Dawn Maslar Keynote Speaker
- Authority on the science of love
- Contributing author, scienceofrelationship.com
- Adjunct biology professor
Dawn Maslar's Biography
Dawn Maslar is an adjunct biology professor, award-winning author and the go-to authority on the science of love.
After experiencing her attraction to the wrong men, she began an intensive study into the science of love. Her ground-breaking findings including the four phases of love, are destined to become the new standard. Based on this work, she collaborated with the education division of TEDx to create their TEDed video on the science of attraction, which has over a million views.
She is a published author, textbook reviewer with over ten years of college biology teaching experience, and is an adjunct professor at Kaplan University. She has also taught both adjunct and full-time at Nova Southeastern University and Broward College. She is a contributing author at scienceofrelationship.com, a collection of the leading experts in the field of scientific relationship research. She was also voted one of the Top 20 most followed Dating Experts on Twitter and The Best 28 Dating, Marriage and Relationship Blogs in the UK to follow in 2015. She has been featured on The Huffington Post, Gulf Coast Magazine, WESH TV, Today in Nashville, Tampa Morning Blend, South Florida Today, Fox News Magazine, Wall Street Journal and NPR.

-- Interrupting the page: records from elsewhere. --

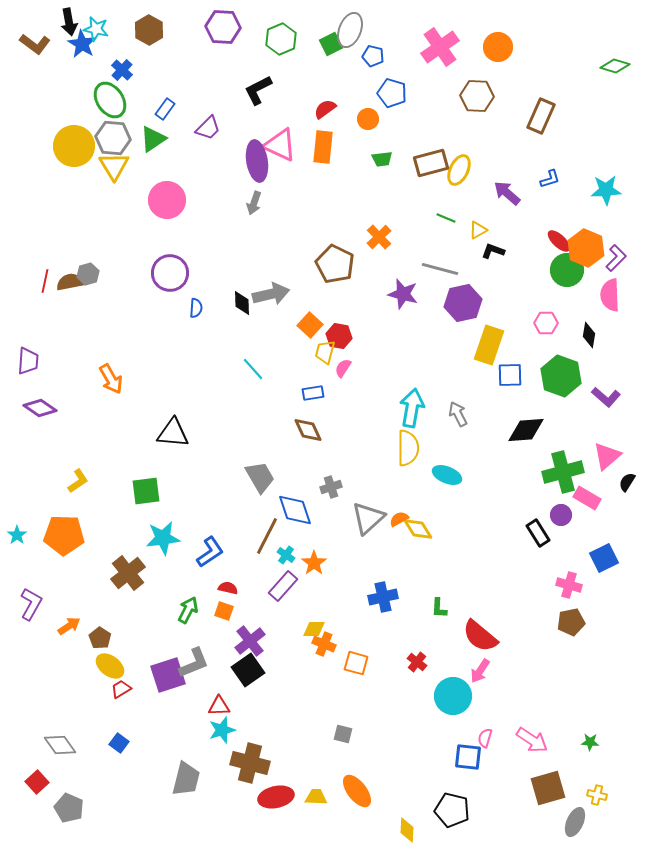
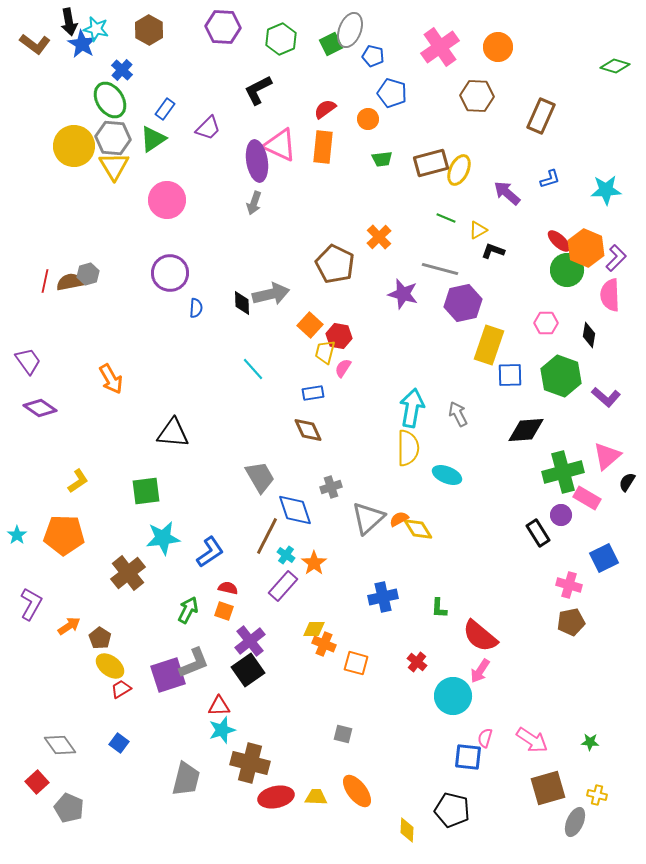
purple trapezoid at (28, 361): rotated 40 degrees counterclockwise
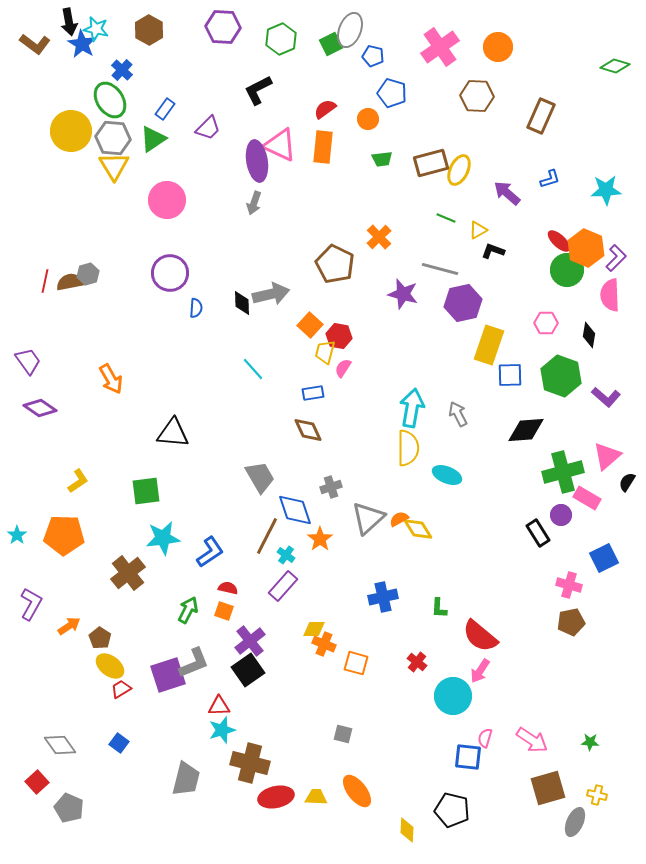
yellow circle at (74, 146): moved 3 px left, 15 px up
orange star at (314, 563): moved 6 px right, 24 px up
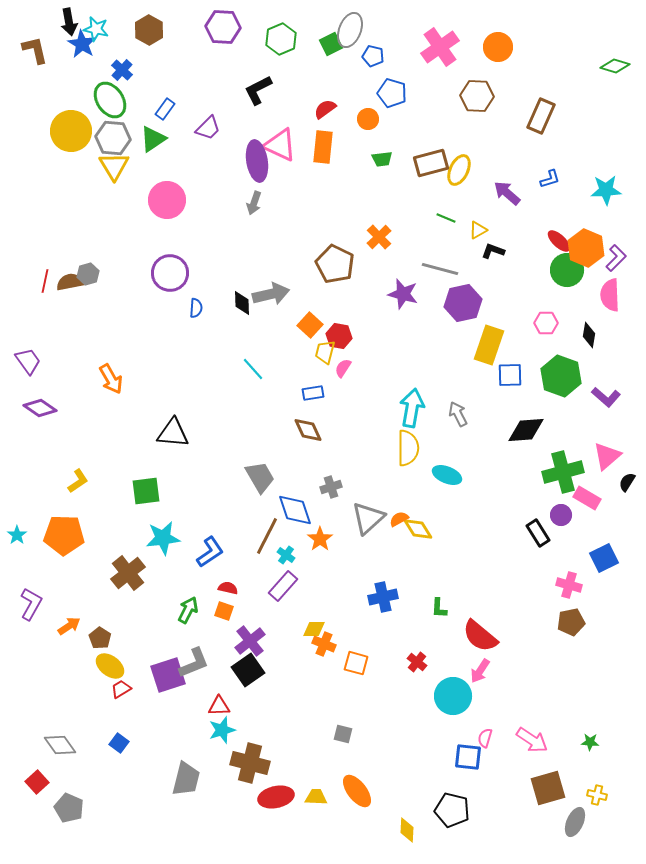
brown L-shape at (35, 44): moved 6 px down; rotated 140 degrees counterclockwise
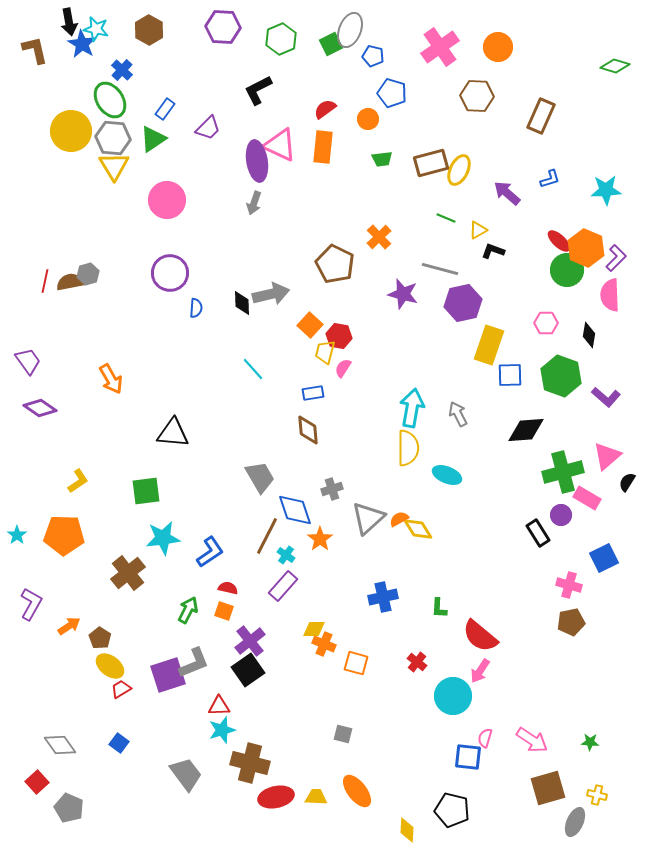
brown diamond at (308, 430): rotated 20 degrees clockwise
gray cross at (331, 487): moved 1 px right, 2 px down
gray trapezoid at (186, 779): moved 5 px up; rotated 51 degrees counterclockwise
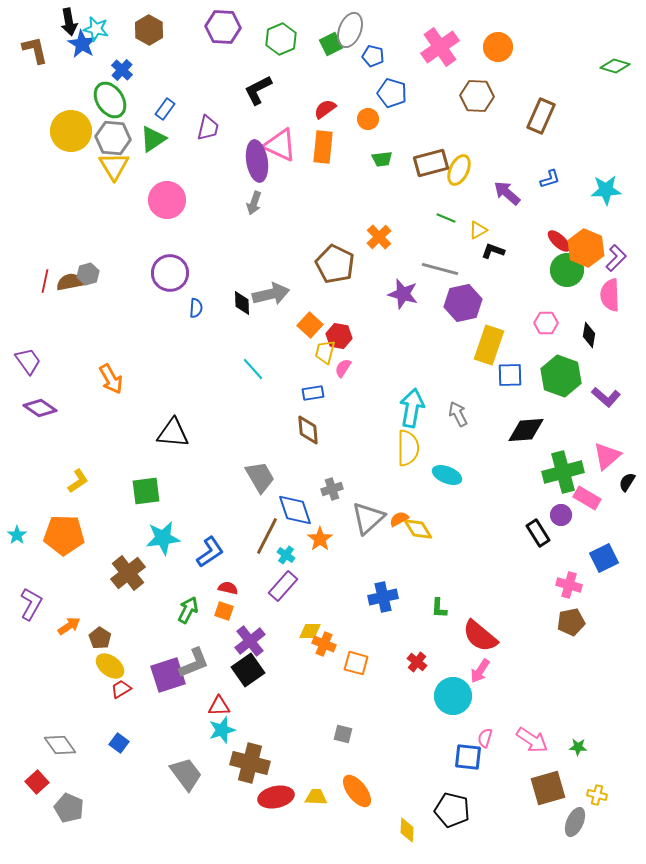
purple trapezoid at (208, 128): rotated 32 degrees counterclockwise
yellow diamond at (314, 629): moved 4 px left, 2 px down
green star at (590, 742): moved 12 px left, 5 px down
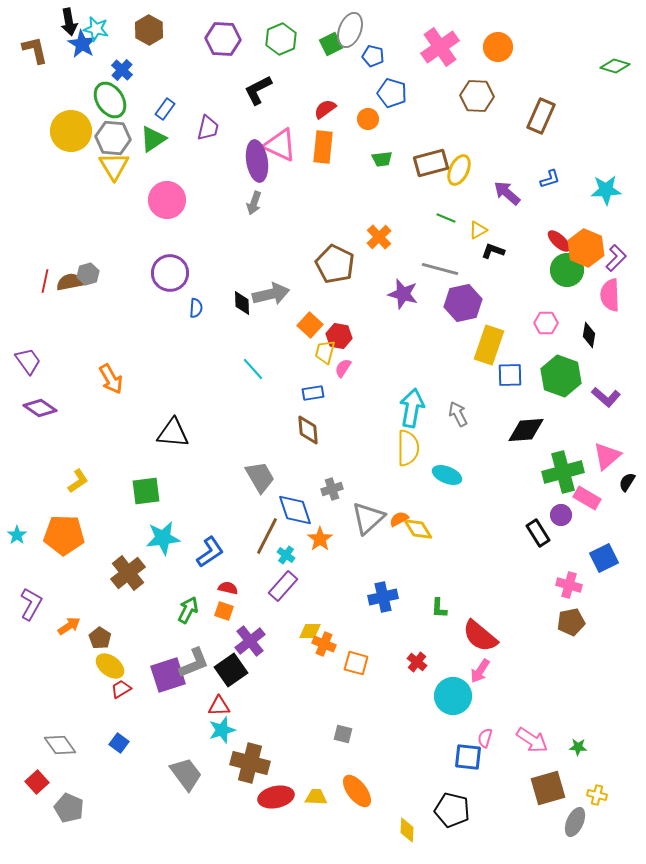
purple hexagon at (223, 27): moved 12 px down
black square at (248, 670): moved 17 px left
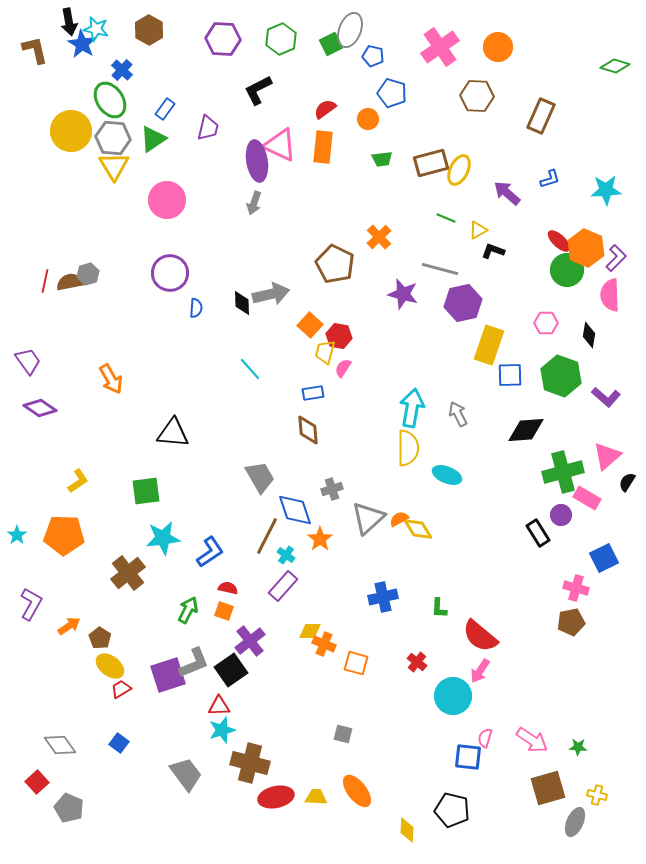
cyan line at (253, 369): moved 3 px left
pink cross at (569, 585): moved 7 px right, 3 px down
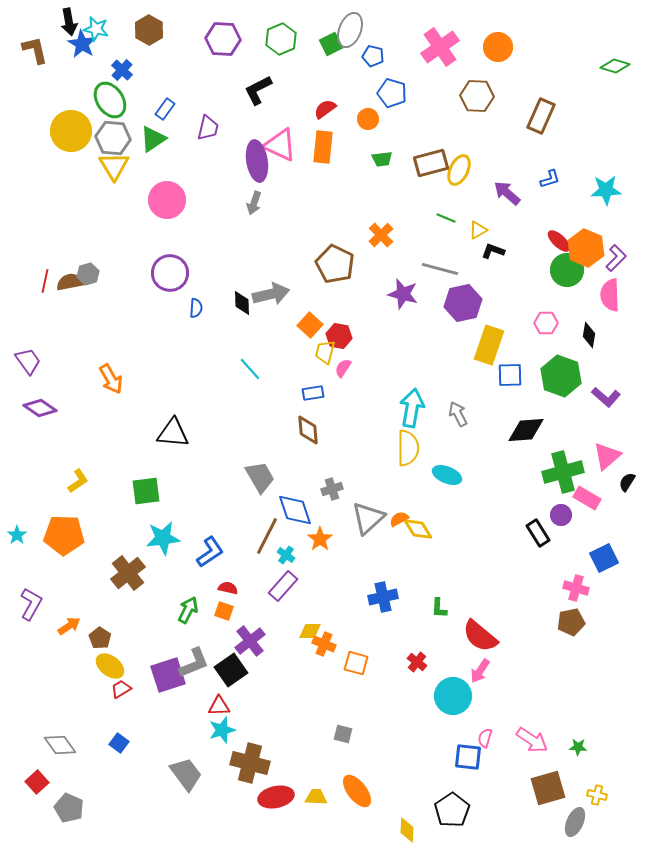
orange cross at (379, 237): moved 2 px right, 2 px up
black pentagon at (452, 810): rotated 24 degrees clockwise
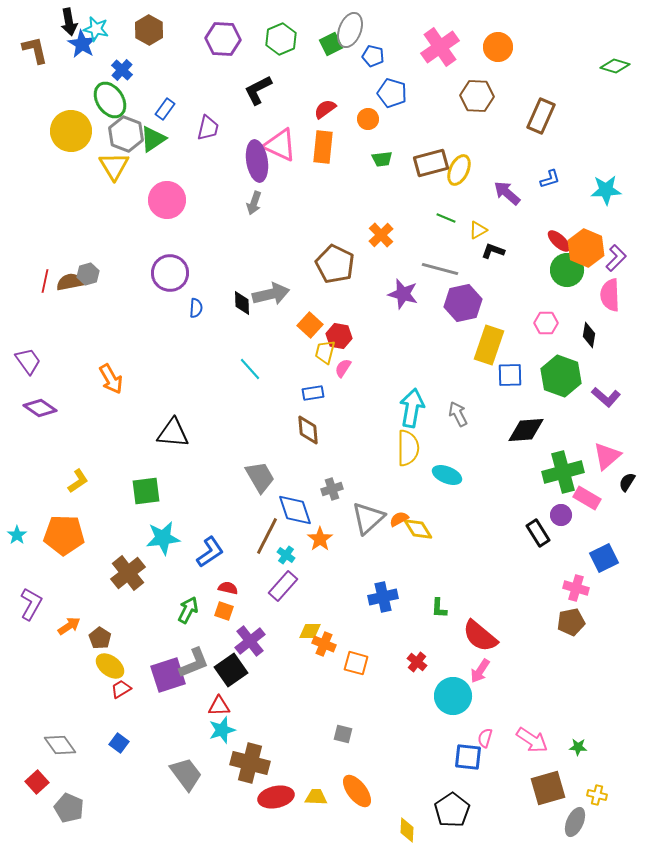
gray hexagon at (113, 138): moved 13 px right, 4 px up; rotated 16 degrees clockwise
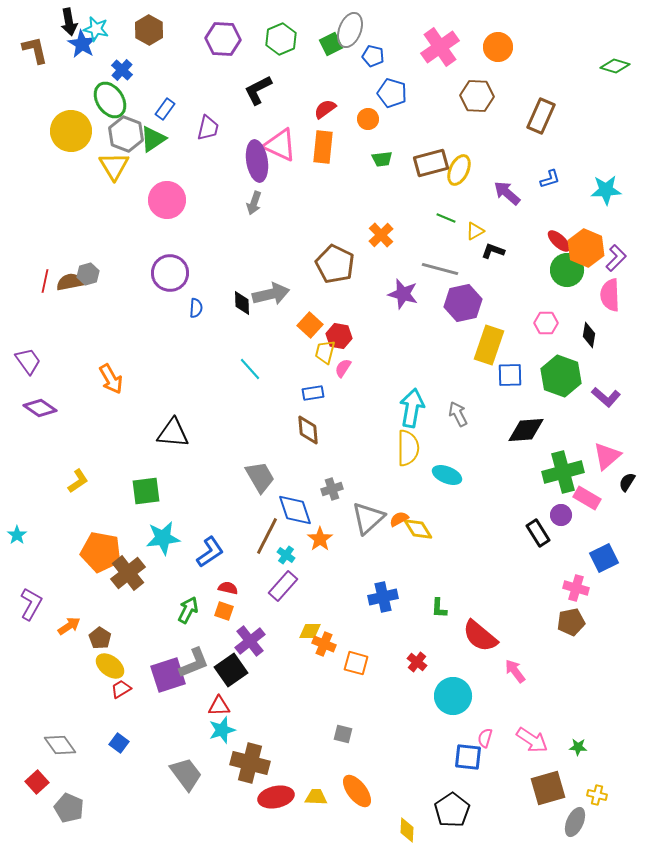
yellow triangle at (478, 230): moved 3 px left, 1 px down
orange pentagon at (64, 535): moved 37 px right, 17 px down; rotated 9 degrees clockwise
pink arrow at (480, 671): moved 35 px right; rotated 110 degrees clockwise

Dawn delights her audience as she explains the different stages of love. This process is the topic of her ground-breaking February 2016 TEDx talk How Your Brain Falls in Love, as well as her forth coming book on the subject, “Men Chase, Women Choose: The Science of Meeting, Dating, Losing Your Mind and Finding Love” due out fall 2016.
Dawn Maslar has created a fun interactive stage show called The Great Love Experiment. One segment of this talk called Factors of Attraction has audience members participate in a sniff test, to determine attraction. She then explains how each of your senses helps to determine if it’s a match or not. In other talks, she explains that long-term love may boil down to the care and maintenance of two important neurotransmitters: her oxytocin level and his testosterone level. She discusses the research on the topic and provides easy to understand and follow advice.